A votre avis le système d'aide actuel est-il satisfaisant ?

Sur le papier, oui.

Et sur le terrain ?

Je ne peux pas répondre ça serait trop subjectif.

En quoi la différenciation E/G vous semble-t-elle pertinente ?

Je crois qu'ils ne font pas le même travail. Je l'ai dit déjà. Le maître E colle plus au programme, pardonnez l'expression. Il est bien situé dans l'aide sur un apprentissage donné, dans l'acquisition d'une compétence donnée, avec des méthodes qui même si elles sont de détour assez proches de la classe ordinaire. Même si on est en classe d'adaptation, on a des cahiers, pas mal de choses qui font référence à la classe ordinaire. Je crois que le maître G... Je vais dire plusieurs choses qui vont peut-être vous surprendre. Pour moi, il a une fonction essentielle. Il prend en charge des enfants qui s'il n'était pas là ne seraient pris en charge nulle part... ça c'est une réalité. Je crois que, y compris le GAPP de 70, faire rentrer dans l'école des choses qui sont un peu à la marge de ce qui se passe d'habitude à l'école, c'était aussi ce souhait-là. Vous savez comme moi qu'aller dans un CMP ou un CMPP, ça dépend largement de la famille. Il y a des tas de familles qui n'ont ni la volonté, ni la possibilité de le faire, c'est trop loin de leurs préoccupations. Donc quelque part, on a là dans l'école quelqu'un qui peut être à l'écoute des enfants, mais toujours dans une perspective d'apprentissage - pas dans une perspective thérapeutique - quelqu'un qui permet à certains enfants de survivre, je vais dire comme ça, même si ça paraît énorme... survivre dans l'institution avec leur malaise, avec leurs difficultés. Le rôle de soupape. C'est un rôle primordial. Il n'y a qu'eux qui peuvent le faire. Et puis il y a tout ce que j'ai dit avant : instituer un élève, aider à se mettre en piste, faire le chemin nécessaire, passer de son monde d'enfant et de sa sphère privée à la sphère publique... (rires)

Je vais vous poser une question peut-être un peu simple : y a-t-il une fonction, E ou G, qui joue un plus grand rôle ?

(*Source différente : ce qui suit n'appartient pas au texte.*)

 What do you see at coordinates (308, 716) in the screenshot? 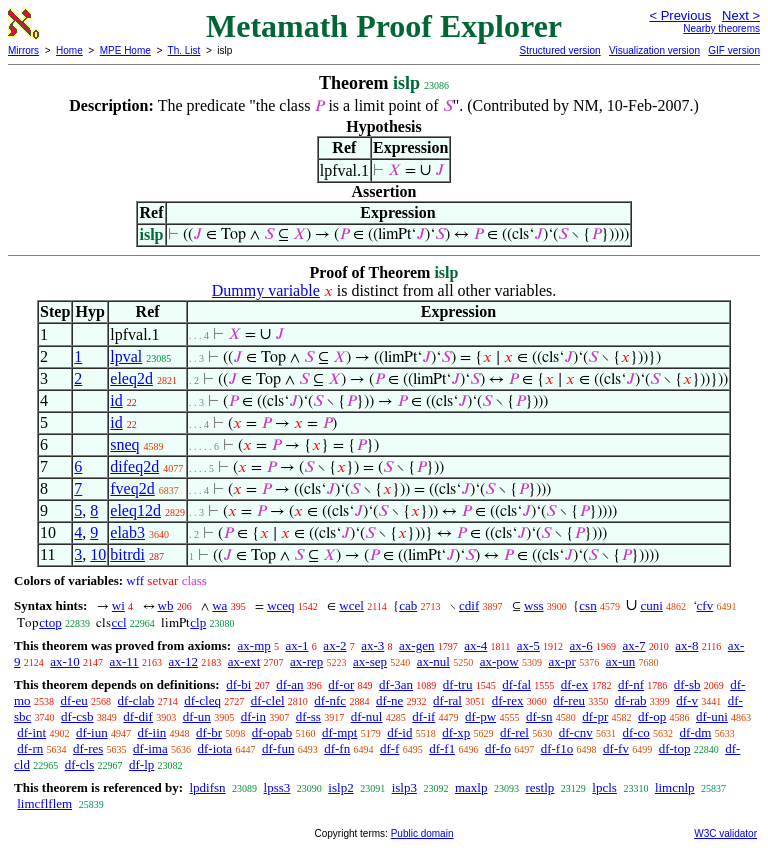 I see `df-ss` at bounding box center [308, 716].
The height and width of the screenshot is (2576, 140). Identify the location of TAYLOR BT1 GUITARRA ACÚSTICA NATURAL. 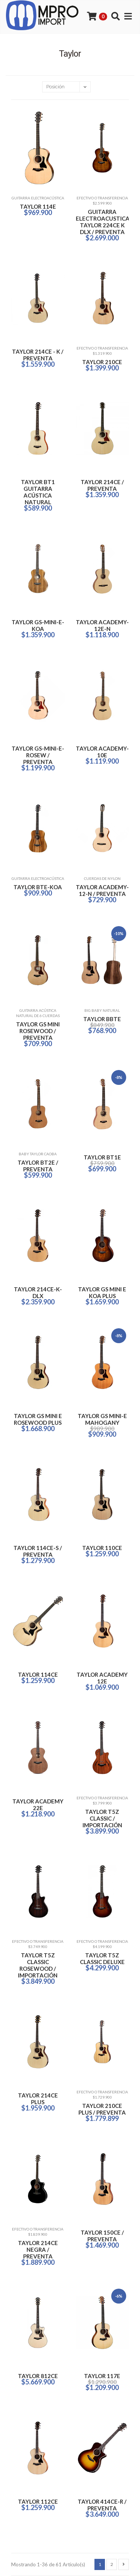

Non. Non. A mon avis ça peut s'adresser soit à des enfants différents, soit au même enfant à des périodes différentes. On pourrait avoir une conjonction des choses. On pourrait imaginer que l'enfant qui est très, très loin de ce qu'est son statut d'élève, il est d'abord pris en aide rééducative et puis que la main passe à quelque chose qui est plus proche parce qu'on n'est pas sorti de l'aide... et c'est peut-être ça qui était intéressant dans l'option G. Vous savez bien que l'option RPM, c'était sans doute celle qui était la plus loin du scolaire... et que ce n'était pas les mêmes enfants... Moi je vois bien dans les populations d'enfant, le RPM, il s'occupait en gros des inhibés avec une valise au bout de chaque bras, des hyperactifs et puis tous ces enfants qui avaient du mal à se situer dans le ludique, le pas ludique, la fonction symbolique etc. C'était moins le cas du RPP, nettement, il était plus collé aux réalités scolaires, de par sa formation, de par le fait qu'il pouvait passer de "l'adapt" au GAPP. Le G a sa disposition un certain nombre de techniques parmi lesquelles il peut choisir... Il peut passer des actions de type RPM à des actions de type RPP parce qu'il a les deux à sa disposition.

Est-ce que vous pouvez concevoir une seule fonction qui allierait E et G conjointement ? Les deux aides seraient bien distinctes, resteraient différenciées dans les objectifs et la façon de procéder mais ça serait la même personne qui pourrait faire l'une ou l'autre ?

C'est-à-dire d'une intégration massive de RPP et RPM en G, vous voudriez qu'on passe à une intégration massive des types d'aide E et G ?

Oui, je vous demande si c'est concevable...

C'est sûrement concevable. Dans toute relation d'aide, il y a toujours une relation entre l'adulte et l'enfant. Le mode de relation n'est sûrement pas le même entre un maître E et un maître G. C'est vrai que les G sont plus proches de ce que vit l'individu... Je ne sais pas si les enfants se reconnaîtraient si on passait systématiquement d'un statut à l'autre, encore que moi je suis pour l'intervention du maître G dans la classe, c'est possible, ce n'est pas en contradiction... Je ne sais pas. Et je ne sais pas si sur l'équivalent d'une année de formation on arrivera à former à une telle fonction.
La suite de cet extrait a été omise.